** Task data follows **

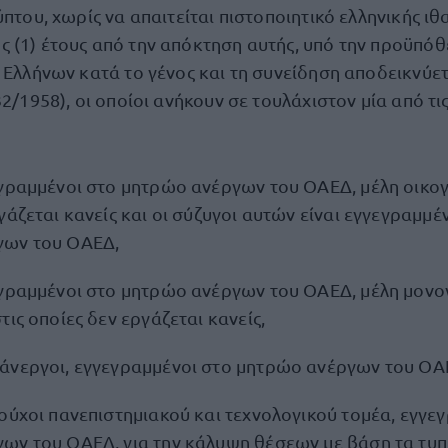
ύπτου, χωρίς να απαιτείται πιστοποιητικό ελληνικής ιθ
 (1) έτους από την απόκτηση αυτής, υπό την προϋπόθε
 Ελλήνων κατά το γένος και τη συνείδηση αποδεικνύετ
32/1958), οι οποίοι ανήκουν σε τουλάχιστον μία από τ
εγραμμένοι στο μητρώο ανέργων του ΟΑΕΔ, μέλη οικογ
γάζεται κανείς και οι σύζυγοι αυτών είναι εγγεγραμμέ
γων του ΟΑΕΔ,
εγραμμένοι στο μητρώο ανέργων του ΟΑΕΔ, μέλη μον
τις οποίες δεν εργάζεται κανείς,
άνεργοι, εγγεγραμμένοι στο μητρώο ανέργων του ΟΑ
ούχοι πανεπιστημιακού και τεχνολογικού τομέα, εγγε
ων του ΟΑΕΔ, για την κάλυψη θέσεων με βάση τα τυπ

** End of Task data **

Retype all entries above verbatim; no pictures belong in the copy.

ύπτου, χωρίς να απαιτείται πιστοποιητικό ελληνικής ιθ
 (1) έτους από την απόκτηση αυτής, υπό την προϋπόθε
 Ελλήνων κατά το γένος και τη συνείδηση αποδεικνύετ
32/1958), οι οποίοι ανήκουν σε τουλάχιστον μία από τ
εγραμμένοι στο μητρώο ανέργων του ΟΑΕΔ, μέλη οικογ
γάζεται κανείς και οι σύζυγοι αυτών είναι εγγεγραμμέ
γων του ΟΑΕΔ,
εγραμμένοι στο μητρώο ανέργων του ΟΑΕΔ, μέλη μον
τις οποίες δεν εργάζεται κανείς,
άνεργοι, εγγεγραμμένοι στο μητρώο ανέργων του ΟΑ
ούχοι πανεπιστημιακού και τεχνολογικού τομέα, εγγε
ων του ΟΑΕΔ, για την κάλυψη θέσεων με βάση τα τυπ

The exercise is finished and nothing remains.